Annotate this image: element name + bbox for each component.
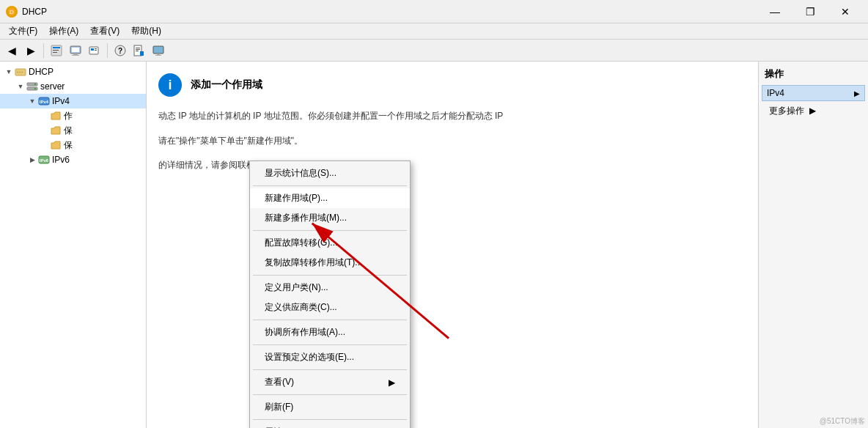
tree-item-sub2[interactable]: 保 bbox=[0, 123, 146, 138]
ctx-new-multicast[interactable]: 新建多播作用域(M)... bbox=[250, 208, 410, 228]
folder-icon-1 bbox=[50, 110, 62, 122]
minimize-button[interactable]: — bbox=[758, 0, 792, 23]
right-panel-ipv4[interactable]: IPv4 ▶ bbox=[762, 85, 865, 101]
tree-item-ipv4[interactable]: ▼ IPv4 IPv4 bbox=[0, 94, 146, 108]
forward-button[interactable]: ▶ bbox=[22, 42, 40, 59]
ctx-properties[interactable]: 属性(R) bbox=[250, 422, 410, 428]
expand-dhcp: ▼ bbox=[3, 68, 15, 75]
svg-point-31 bbox=[34, 88, 36, 89]
help-button[interactable]: ? bbox=[111, 42, 129, 59]
toolbar: ◀ ▶ ? bbox=[0, 40, 868, 62]
tree-item-server[interactable]: ▼ server bbox=[0, 79, 146, 94]
menu-action[interactable]: 操作(A) bbox=[43, 23, 84, 39]
ctx-sep-4 bbox=[253, 320, 407, 320]
svg-rect-21 bbox=[153, 46, 163, 54]
svg-rect-9 bbox=[72, 55, 79, 56]
menu-bar: 文件(F) 操作(A) 查看(V) 帮助(H) bbox=[0, 23, 868, 40]
svg-rect-5 bbox=[53, 52, 57, 53]
ctx-sep-3 bbox=[253, 275, 407, 276]
svg-rect-22 bbox=[157, 54, 160, 55]
ctx-view[interactable]: 查看(V)▶ bbox=[250, 372, 410, 392]
svg-rect-4 bbox=[53, 50, 59, 51]
dhcp-label: DHCP bbox=[29, 67, 54, 77]
svg-point-27 bbox=[21, 72, 23, 73]
svg-point-25 bbox=[17, 72, 18, 73]
server-label: server bbox=[40, 81, 65, 92]
screen-button[interactable] bbox=[150, 42, 167, 59]
more-actions-arrow: ▶ bbox=[809, 106, 816, 116]
expand-ipv4: ▼ bbox=[26, 97, 38, 105]
ctx-sep-5 bbox=[253, 344, 407, 345]
content-header: i 添加一个作用域 bbox=[158, 73, 746, 97]
svg-rect-13 bbox=[95, 50, 97, 51]
tree-item-ipv6[interactable]: ▶ IPv6 IPv6 bbox=[0, 152, 146, 167]
menu-view[interactable]: 查看(V) bbox=[84, 23, 125, 39]
more-actions-button[interactable]: 更多操作 ▶ bbox=[762, 103, 865, 119]
ipv4-icon: IPv4 bbox=[38, 95, 50, 107]
ctx-predefined[interactable]: 设置预定义的选项(E)... bbox=[250, 347, 410, 367]
svg-rect-8 bbox=[73, 54, 78, 55]
main-layout: ▼ DHCP ▼ server bbox=[0, 62, 868, 428]
right-panel-title: 操作 bbox=[762, 64, 865, 85]
ctx-sep-6 bbox=[253, 369, 407, 370]
restore-button[interactable]: ❐ bbox=[793, 0, 827, 23]
sub3-label: 保 bbox=[64, 139, 73, 152]
svg-rect-18 bbox=[136, 49, 140, 50]
svg-point-30 bbox=[34, 84, 36, 85]
ctx-user-class[interactable]: 定义用户类(N)... bbox=[250, 278, 410, 298]
ctx-vendor-class[interactable]: 定义供应商类(C)... bbox=[250, 298, 410, 317]
svg-marker-20 bbox=[140, 51, 144, 56]
svg-rect-11 bbox=[91, 48, 94, 51]
menu-help[interactable]: 帮助(H) bbox=[125, 23, 167, 39]
expand-server: ▼ bbox=[15, 83, 26, 90]
folder-icon-2 bbox=[50, 125, 62, 136]
ctx-reconcile[interactable]: 协调所有作用域(A)... bbox=[250, 322, 410, 342]
server-icon bbox=[26, 81, 38, 92]
svg-rect-12 bbox=[95, 48, 97, 49]
svg-rect-23 bbox=[155, 55, 161, 56]
ctx-sep-8 bbox=[253, 419, 407, 420]
export-button[interactable] bbox=[130, 42, 148, 59]
ctx-new-scope[interactable]: 新建作用域(P)... bbox=[250, 188, 410, 208]
content-para-3: 的详细情况，请参阅联机帮助。 bbox=[158, 158, 746, 174]
svg-rect-7 bbox=[72, 48, 79, 52]
ctx-copy-failover[interactable]: 复制故障转移作用域(T)... bbox=[250, 253, 410, 273]
window-button[interactable] bbox=[86, 42, 103, 59]
content-panel: i 添加一个作用域 动态 IP 地址的计算机的 IP 地址范围。你必须创建并配置… bbox=[147, 62, 758, 428]
window-controls: — ❐ ✕ bbox=[758, 0, 862, 23]
svg-text:?: ? bbox=[118, 47, 122, 55]
tree-item-sub3[interactable]: 保 bbox=[0, 138, 146, 152]
ipv4-label-right: IPv4 bbox=[767, 88, 784, 98]
close-button[interactable]: ✕ bbox=[828, 0, 862, 23]
right-panel: 操作 IPv4 ▶ 更多操作 ▶ bbox=[758, 62, 868, 428]
content-para-2: 请在"操作"菜单下单击"新建作用域"。 bbox=[158, 133, 746, 150]
ctx-sep-2 bbox=[253, 230, 407, 231]
show-action-button[interactable] bbox=[48, 42, 65, 59]
ctx-show-stats[interactable]: 显示统计信息(S)... bbox=[250, 163, 410, 183]
menu-file[interactable]: 文件(F) bbox=[3, 23, 43, 39]
svg-point-26 bbox=[19, 72, 21, 73]
svg-text:IPv4: IPv4 bbox=[40, 100, 49, 104]
tree-item-sub1[interactable]: 作 bbox=[0, 108, 146, 123]
svg-text:IPv6: IPv6 bbox=[40, 158, 49, 163]
ctx-sep-1 bbox=[253, 185, 407, 186]
svg-text:D: D bbox=[10, 9, 14, 15]
ctx-sep-7 bbox=[253, 394, 407, 395]
ipv4-label: IPv4 bbox=[52, 96, 70, 106]
tree-panel: ▼ DHCP ▼ server bbox=[0, 62, 147, 428]
svg-rect-3 bbox=[53, 47, 60, 48]
context-menu: 显示统计信息(S)... 新建作用域(P)... 新建多播作用域(M)... 配… bbox=[249, 160, 411, 428]
computer-button[interactable] bbox=[67, 42, 84, 59]
ctx-failover[interactable]: 配置故障转移(G)... bbox=[250, 233, 410, 253]
expand-ipv6: ▶ bbox=[26, 156, 38, 163]
content-title: 添加一个作用域 bbox=[191, 78, 262, 92]
tree-item-dhcp[interactable]: ▼ DHCP bbox=[0, 64, 146, 79]
ipv6-label: IPv6 bbox=[52, 155, 70, 165]
back-button[interactable]: ◀ bbox=[3, 42, 21, 59]
ipv6-icon: IPv6 bbox=[38, 154, 50, 166]
title-bar: D DHCP — ❐ ✕ bbox=[0, 0, 868, 23]
window-title: DHCP bbox=[22, 7, 758, 17]
content-text: 动态 IP 地址的计算机的 IP 地址范围。你必须创建并配置一个作用域之后才能分… bbox=[158, 108, 746, 174]
ctx-refresh[interactable]: 刷新(F) bbox=[250, 397, 410, 417]
svg-rect-17 bbox=[136, 48, 140, 48]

- _What is being asked_: Pictures aside, return all of the material exactly as written.

- _Task output_:
Annotate this image: element name + bbox for each component.
tree-item-sub2[interactable]: 保 bbox=[0, 123, 146, 138]
ctx-new-multicast[interactable]: 新建多播作用域(M)... bbox=[250, 208, 410, 228]
folder-icon-1 bbox=[50, 110, 62, 122]
minimize-button[interactable]: — bbox=[758, 0, 792, 23]
right-panel-ipv4[interactable]: IPv4 ▶ bbox=[762, 85, 865, 101]
tree-item-ipv4[interactable]: ▼ IPv4 IPv4 bbox=[0, 94, 146, 108]
forward-button[interactable]: ▶ bbox=[22, 42, 40, 59]
ctx-properties[interactable]: 属性(R) bbox=[250, 422, 410, 428]
expand-dhcp: ▼ bbox=[3, 68, 15, 75]
svg-point-31 bbox=[34, 88, 36, 89]
help-button[interactable]: ? bbox=[111, 42, 129, 59]
toolbar: ◀ ▶ ? bbox=[0, 40, 868, 62]
tree-item-server[interactable]: ▼ server bbox=[0, 79, 146, 94]
menu-action[interactable]: 操作(A) bbox=[43, 23, 84, 39]
ctx-sep-4 bbox=[253, 320, 407, 320]
svg-rect-21 bbox=[153, 46, 163, 54]
svg-rect-9 bbox=[72, 55, 79, 56]
menu-bar: 文件(F) 操作(A) 查看(V) 帮助(H) bbox=[0, 23, 868, 40]
svg-rect-5 bbox=[53, 52, 57, 53]
ctx-sep-3 bbox=[253, 275, 407, 276]
svg-rect-22 bbox=[157, 54, 160, 55]
ctx-view[interactable]: 查看(V)▶ bbox=[250, 372, 410, 392]
svg-rect-4 bbox=[53, 50, 59, 51]
dhcp-label: DHCP bbox=[29, 67, 54, 77]
svg-point-27 bbox=[21, 72, 23, 73]
svg-point-25 bbox=[17, 72, 18, 73]
server-label: server bbox=[40, 81, 65, 92]
screen-button[interactable] bbox=[150, 42, 167, 59]
more-actions-arrow: ▶ bbox=[809, 106, 816, 116]
expand-ipv4: ▼ bbox=[26, 97, 38, 105]
ctx-sep-5 bbox=[253, 344, 407, 345]
content-header: i 添加一个作用域 bbox=[158, 73, 746, 97]
svg-rect-13 bbox=[95, 50, 97, 51]
tree-item-ipv6[interactable]: ▶ IPv6 IPv6 bbox=[0, 152, 146, 167]
menu-view[interactable]: 查看(V) bbox=[84, 23, 125, 39]
more-actions-button[interactable]: 更多操作 ▶ bbox=[762, 103, 865, 119]
ipv4-icon: IPv4 bbox=[38, 95, 50, 107]
ctx-predefined[interactable]: 设置预定义的选项(E)... bbox=[250, 347, 410, 367]
svg-rect-8 bbox=[73, 54, 78, 55]
main-layout: ▼ DHCP ▼ server bbox=[0, 62, 868, 428]
right-panel-title: 操作 bbox=[762, 64, 865, 85]
ctx-sep-6 bbox=[253, 369, 407, 370]
restore-button[interactable]: ❐ bbox=[793, 0, 827, 23]
sub3-label: 保 bbox=[64, 139, 73, 152]
svg-rect-18 bbox=[136, 49, 140, 50]
svg-point-30 bbox=[34, 84, 36, 85]
ctx-user-class[interactable]: 定义用户类(N)... bbox=[250, 278, 410, 298]
ctx-vendor-class[interactable]: 定义供应商类(C)... bbox=[250, 298, 410, 317]
svg-marker-20 bbox=[140, 51, 144, 56]
svg-rect-11 bbox=[91, 48, 94, 51]
menu-help[interactable]: 帮助(H) bbox=[125, 23, 167, 39]
expand-server: ▼ bbox=[15, 83, 26, 90]
folder-icon-2 bbox=[50, 125, 62, 136]
ctx-reconcile[interactable]: 协调所有作用域(A)... bbox=[250, 322, 410, 342]
server-icon bbox=[26, 81, 38, 92]
svg-rect-12 bbox=[95, 48, 97, 49]
svg-rect-23 bbox=[155, 55, 161, 56]
ctx-sep-8 bbox=[253, 419, 407, 420]
export-button[interactable] bbox=[130, 42, 148, 59]
ctx-new-scope[interactable]: 新建作用域(P)... bbox=[250, 188, 410, 208]
content-para-3: 的详细情况，请参阅联机帮助。 bbox=[158, 158, 746, 174]
svg-rect-7 bbox=[72, 48, 79, 52]
ctx-copy-failover[interactable]: 复制故障转移作用域(T)... bbox=[250, 253, 410, 273]
window-button[interactable] bbox=[86, 42, 103, 59]
content-panel: i 添加一个作用域 动态 IP 地址的计算机的 IP 地址范围。你必须创建并配置… bbox=[147, 62, 758, 428]
window-controls: — ❐ ✕ bbox=[758, 0, 862, 23]
svg-text:?: ? bbox=[118, 47, 122, 55]
tree-item-sub3[interactable]: 保 bbox=[0, 138, 146, 152]
ipv4-label-right: IPv4 bbox=[767, 88, 784, 98]
close-button[interactable]: ✕ bbox=[828, 0, 862, 23]
right-panel: 操作 IPv4 ▶ 更多操作 ▶ bbox=[758, 62, 868, 428]
content-para-2: 请在"操作"菜单下单击"新建作用域"。 bbox=[158, 133, 746, 150]
ctx-sep-2 bbox=[253, 230, 407, 231]
show-action-button[interactable] bbox=[48, 42, 65, 59]
ctx-show-stats[interactable]: 显示统计信息(S)... bbox=[250, 163, 410, 183]
menu-file[interactable]: 文件(F) bbox=[3, 23, 43, 39]
svg-point-26 bbox=[19, 72, 21, 73]
svg-text:IPv4: IPv4 bbox=[40, 100, 49, 104]
tree-item-sub1[interactable]: 作 bbox=[0, 108, 146, 123]
svg-text:IPv6: IPv6 bbox=[40, 158, 49, 163]
ctx-sep-1 bbox=[253, 185, 407, 186]
svg-text:D: D bbox=[10, 9, 14, 15]
ctx-sep-7 bbox=[253, 394, 407, 395]
ipv4-label: IPv4 bbox=[52, 96, 70, 106]
tree-panel: ▼ DHCP ▼ server bbox=[0, 62, 147, 428]
svg-rect-3 bbox=[53, 47, 60, 48]
context-menu: 显示统计信息(S)... 新建作用域(P)... 新建多播作用域(M)... 配… bbox=[249, 160, 411, 428]
computer-button[interactable] bbox=[67, 42, 84, 59]
ctx-failover[interactable]: 配置故障转移(G)... bbox=[250, 233, 410, 253]
expand-ipv6: ▶ bbox=[26, 156, 38, 163]
content-title: 添加一个作用域 bbox=[191, 78, 262, 92]
tree-item-dhcp[interactable]: ▼ DHCP bbox=[0, 64, 146, 79]
ipv6-label: IPv6 bbox=[52, 155, 70, 165]
back-button[interactable]: ◀ bbox=[3, 42, 21, 59]
ipv6-icon: IPv6 bbox=[38, 154, 50, 166]
title-bar: D DHCP — ❐ ✕ bbox=[0, 0, 868, 23]
window-title: DHCP bbox=[22, 7, 758, 17]
content-text: 动态 IP 地址的计算机的 IP 地址范围。你必须创建并配置一个作用域之后才能分… bbox=[158, 108, 746, 174]
ctx-refresh[interactable]: 刷新(F) bbox=[250, 397, 410, 417]
svg-rect-17 bbox=[136, 48, 140, 48]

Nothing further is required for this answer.